La orografía del terreno, la distribución de los asentamientos urbanos, y el dificultoso trazado de las vías de comunicación convierten al ruido en uno de los factores medioambientales más impactantes en la Comunidad Autónoma del País Vasco. Este hecho ha provocado que algunos de los municipios de la Comunidad hayan sido pioneros en la redacción de ordenanzas de ruidos y que sea amplio el historial de reclamaciones y actuaciones puntuales en zonas urbanas e industriales.
Este hecho ha provocado que algunos de los municipios de la Comunidad hayan sido pioneros en la redacción de ordenanzas de ruidos y que sea amplio el historial de reclamaciones y actuaciones puntuales en zonas urbanas e industriales.

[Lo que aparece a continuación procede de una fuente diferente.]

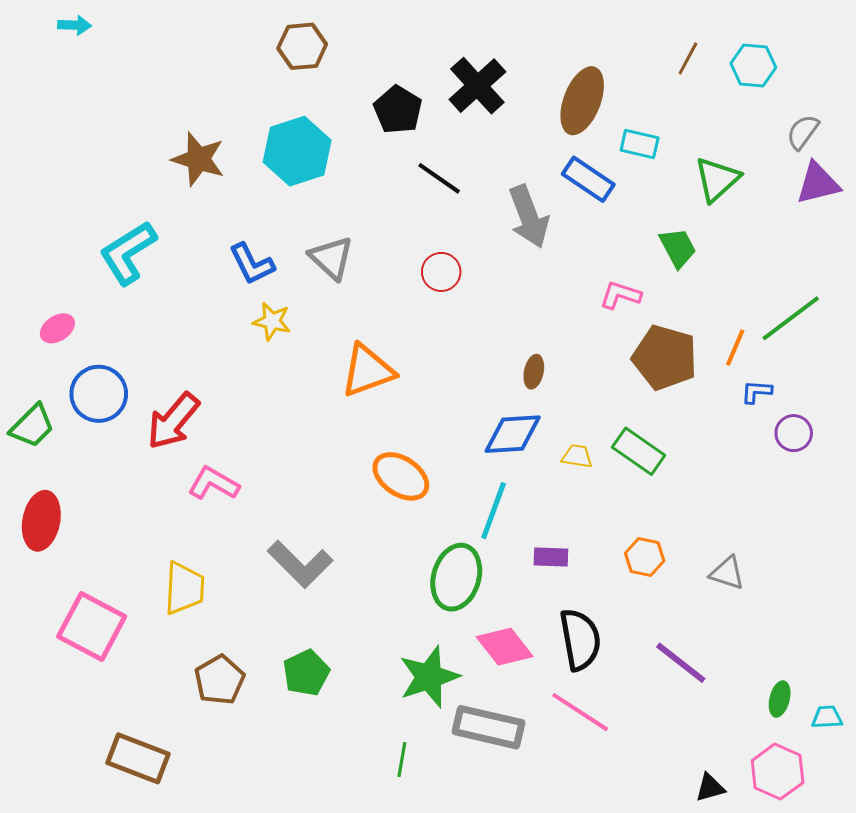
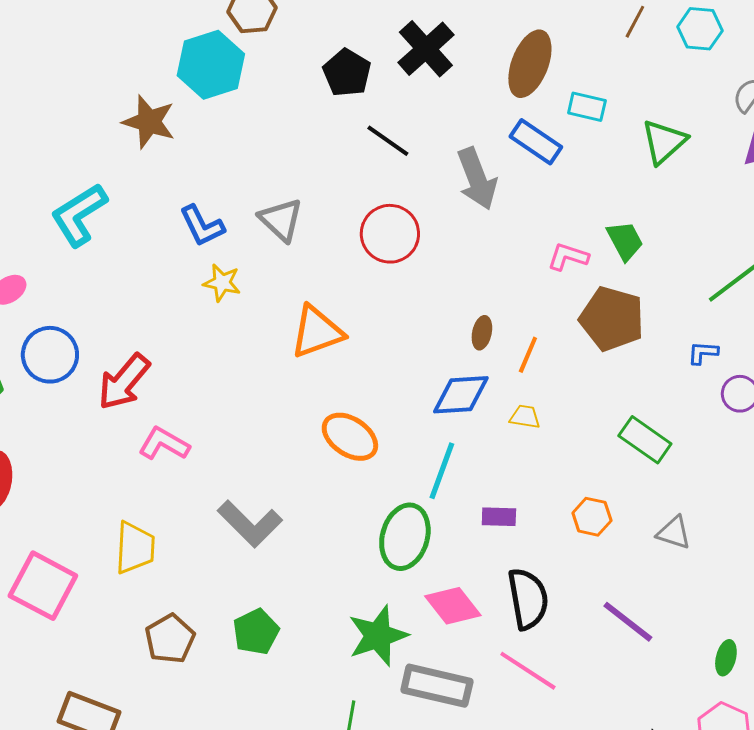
cyan hexagon: (297, 151) -> (211, 65), moved
green trapezoid: (678, 248) -> (625, 241), moved
red circle: (441, 272) -> (390, 234), size x1.5
orange line: (735, 347) -> (528, 355), moved
green rectangle: (639, 451) -> (645, 440), moved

Como consecuencia del mapa de ruidos de la Comunidad Autónoma del País Vasco se han detectado e identificado un importante número de zonas con impacto acústico superior a 70 dBA, siendo el tráfico el principal causante del ruido. Dentro de este estudio se ha planteado una política de reducción de ruidos definiendo los niveles máximos de ruido permisibles en función de los diferentes focos emisores y de la sensibilidad de los receptores.
Todo ello se debe plasmar, al abrigo de la Ley General de Protección del Medio Ambiente del País Vasco, en una legislación específica de ruidos. Estas normas resultarán fundamentales para homogeneizar criterios de medida y cálculo y poder restablecer políticas de control de ruidos con objetivos a medio y largo plazo.